Abdullah Öcalan’ın avukatı: Görüşme söylemleri manipülatif bir değer taşıyor

İSTANBUL - Asrın Hukuk Bürosu’ndan Cengiz Yürekli, son dönemde ortaya atılan “görüşme” ve “yeni süreç” iddialarına dair, "Söylenenler mümkün değil ve hatta manipülatif bir değer taşıyor. İmralı kapıları açılmalı ve Sayın Öcalan rahatça konuşulabilmeli” dedi.  
 
İmralı F Tipi Yüksek Güvenlikli Cezaevi’nde 26 yıldır ağır tecrit koşulları altında tutulan PKK Lideri Abdullah Öcalan’dan 43 aydır haber alınamıyor. Mutlak iletişimsizlik koşullarında tutulan Abdullah Öcalan’ın avukatları ve ailesinin yaptığı başvurular ise ya disiplin cezaları öne sürülerek reddediliyor ya da başvurulara dönüş yapılmıyor. İmralı’dan haber alınamazken, Meclisin yeni yasama yılı açılışında MHP Genel Başkanı Devlet Bahçeli’nin, Halkların Eşitlik ve Demokrasi Partisi (DEM Parti) Eş Genel Başkanı Tuncer Bakırhan ve diğer milletvekilleriyle “tokalaşması” sonrası yeni tartışmalar başladı. 
 
Abdullah Öcalan’ın savunmanlığını üstlenen Asrın Hukuk Bürosu avukatlarından Cengiz Yürekli, siyasette başlayan “yeni” tartışmaları Mezopotamya Ajansı’na (MA) değerlendirdi. 
 
Yürekli, avukatları olarak Abdullah Öcalan ile görüşmek için periyodik bir şekilde başvuru yaptıklarını ancak İmralı’dan 43 aydır bir haber alamadıklarının altının çizdi.

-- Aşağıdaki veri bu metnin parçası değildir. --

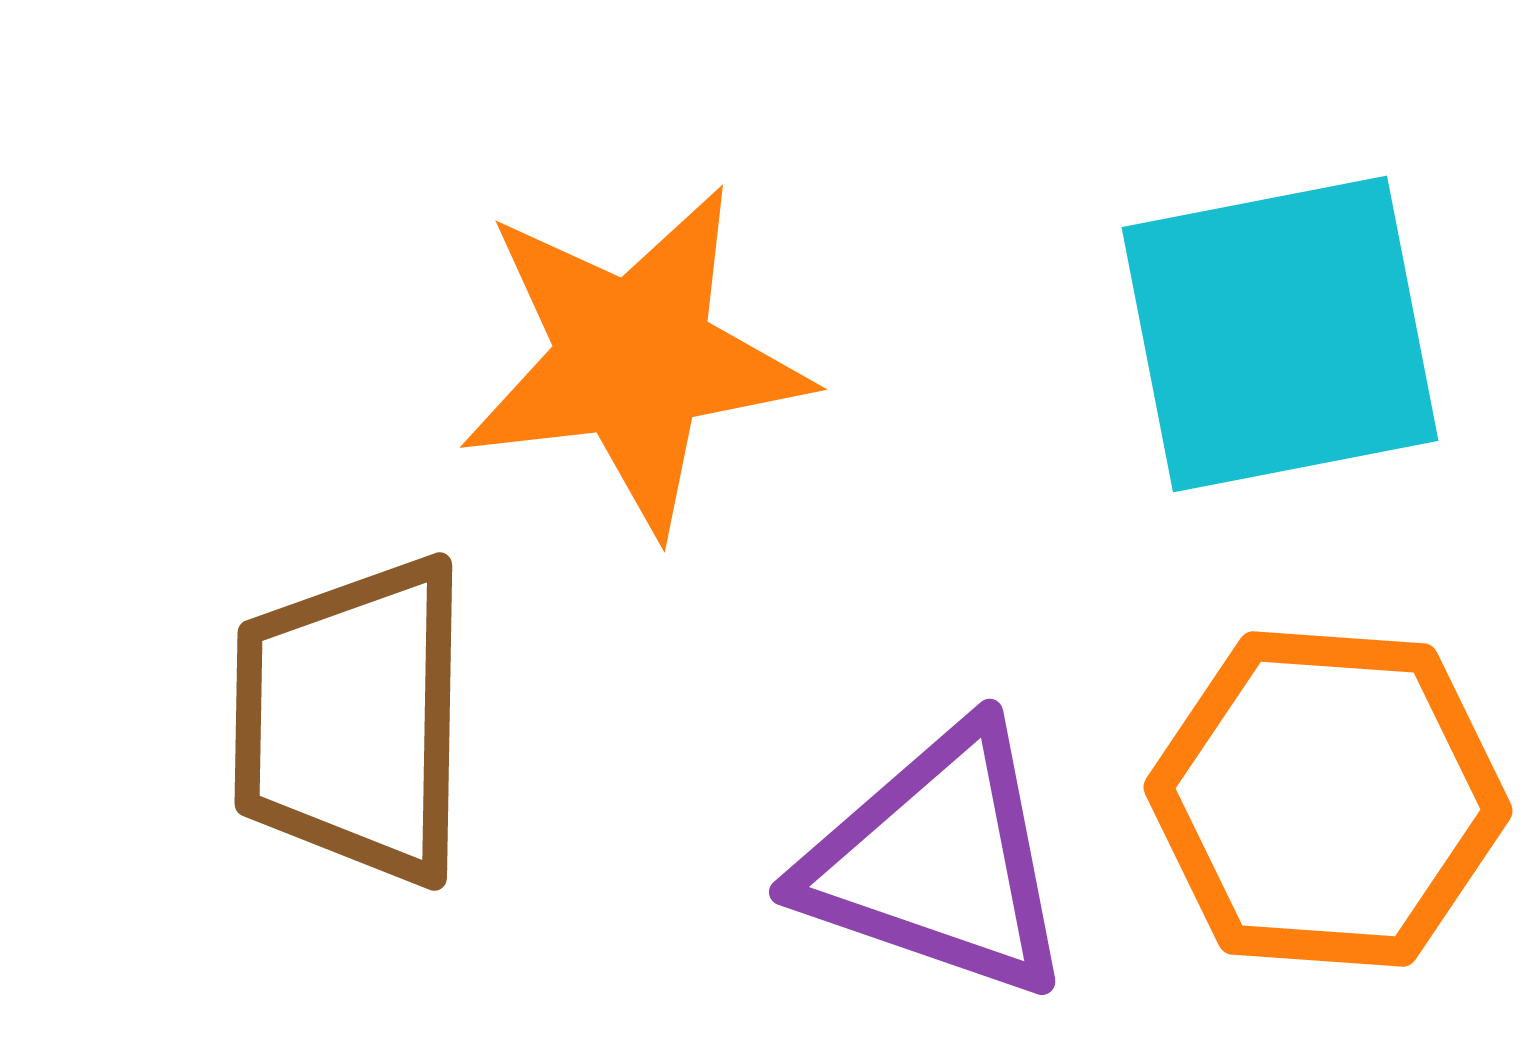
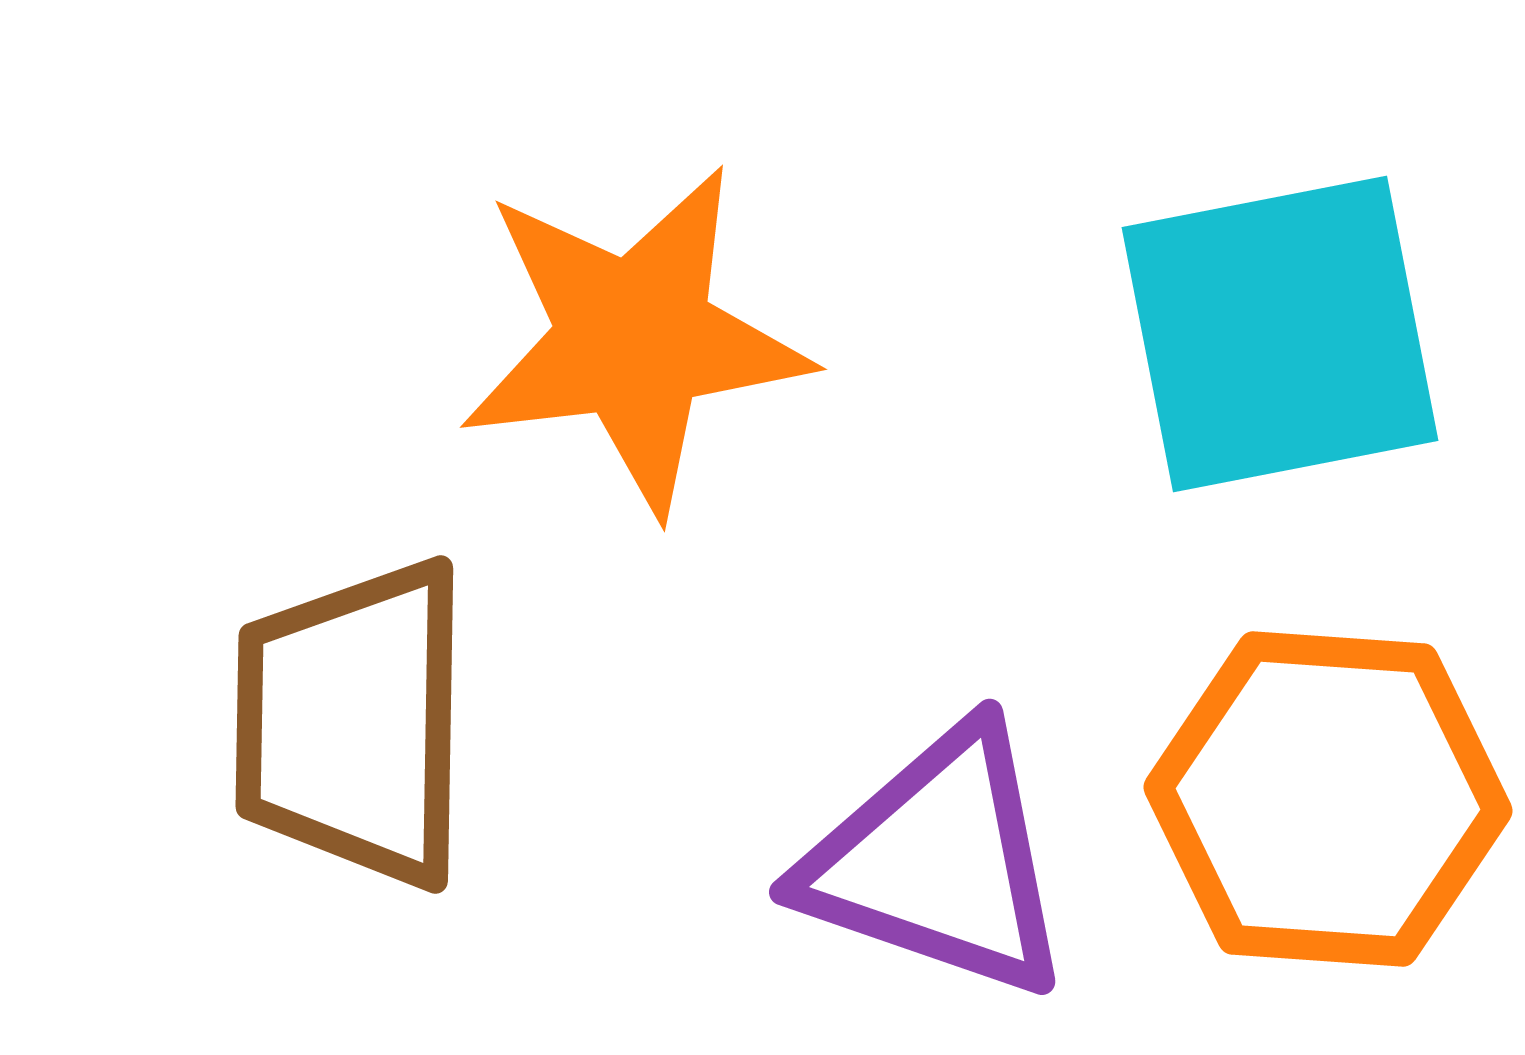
orange star: moved 20 px up
brown trapezoid: moved 1 px right, 3 px down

Abdullah Öcalan’ın kardeşi Mehmet Öcalan ile 25 Mart 2021 tarihinde yaptığı kesintili görüşmeden sonra haber alınamadığını anımsatan Yürekli, “Bu koşullar altında farklı bir iletişimin olup olmadığını söyleyebilecek, teyit edebilecek durumda değiliz. En fazla sürecin doğasından yola çıkarak, bazı tespitlerde bulunabiliriz. Dediğim gibi bunu teyit edecek veya doğrulayabilecek bir pozisyonda değiliz. Ancak kendi durduğumuz pozisyon itibariyle söylenenlerin kesinlikle mümkün olmadığını, hatta manipülatif bir değer taşıdığını söyleyebiliriz” dedi. 
 
Cengiz Yürekli
 
‘BAKANLIK GAZETECİLERE İMRALI İÇİN İZİN VERMELİ’
 
Yürekli, geçtiğimiz günlerde İmralı ve Kandil arasında bir görüşmenin olduğuna dair çıkan haberlere de değinerek, şunları söyledi: “Çok açıklıkla şunu söyleyebilirim, bu haberleri teyit edecek olan veya yalanlayacak olan, böylesi bir durumun olmadığını söyleyecek olan muhataplarıdır. Eğer böylesi bir bilgi ihtiyacı varsa bunun muhataplarına danışılması, ilk elden muhataplarından bilgi alınması gerekiyor. Objektif habercilik adına da böyle olması gerekiyor. Adalet Bakanlığı’nın izin vermesiyle gazeteciler, İmralı'da daha doğrusu cezaevlerinde görüşme yapabilirler. Böylesi bir prosedürü İmralı için gerçekleştirebilirler. ‘İmralı'da neler oluyor’ diyerek Sayın Öcalan'la görüşmek için başvuruda bulunabilirler” şeklinde konuştu.
 
‘YENİ BİR ANAYASA’DA MUHATAP SAYIN ÖCALAN’DIR’
 
İktidarın yeni anayasa gündemi olduğunu ve 1924 yılından sonra yapılan anayasaların genel olarak sorunlu olduğunu söyleyen Yürekli, Türkiye’de farklılıkları gözetmeyen “tekçilik” üzerine bir “anayasal sistem” olduğunu söyledi. Türkiye’de mevcut anayasanın dahi uygulanmadığını sözlerine ekleyen Yürekli, yeni bir anayasa sürecine de girilmesi gerektiğini vurguladı. Yürekli, “Ancak olumlu anlamda yeni bir anayasa söz konusu olacaksa, bu öncelikle Kürt sorununu merkezine almalıdır. Kürt halkının eşitlik temelinde, eşit yurttaşlık temelinde haklarının tanınmasıyla ilgili olacak. Bütün azınlıklara ve bütün farklılıklara dair de kolektif hakların tanınması, bireysel hakların güvenceye alınması anlamında çabaların söz konusu olması gerekiyor. Ancak bu konuda da şüphesiz temel muhatap Sayın Öcalan'dır. Sayın Öcalan'la görüşülmesi gerekiyor. Böylesi bir durumda ve böylesi bir ihtiyaç halinde Sayın Öcalan'ın isminin zikredilmesi, Sayın Öcalan'ın muhatap gösterilmesi bir gerçeklik ve en temel ihtiyaçtır. Şüphesiz Meclis’in üçüncü büyük partisi olan ve ciddi bir kitleyi, özellikle de başta Kürt halkı olmak üzere demokrasiden yana olan, mevcut sisteme muhalif olanların temsiliyetini sağlayan DEM Parti'nin de muhatap alınması bir gerekliliktir” ifadelerini kullandı. 
 
‘YENİ ANAYASA NASIL OLUŞTURULMALI?’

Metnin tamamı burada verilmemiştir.